WHAT IS NEEDED: Would you repeat the data below exactly, taking out the images?

INPUT DATA:
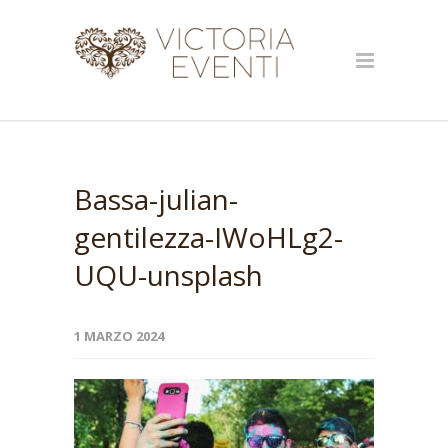
Bassa-julian-
gentilezza-IWoHLg2-
UQU-unsplash
1 MARZO 2024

EXERCISE ANSWER:
Bassa-julian-
gentilezza-IWoHLg2-
UQU-unsplash
1 MARZO 2024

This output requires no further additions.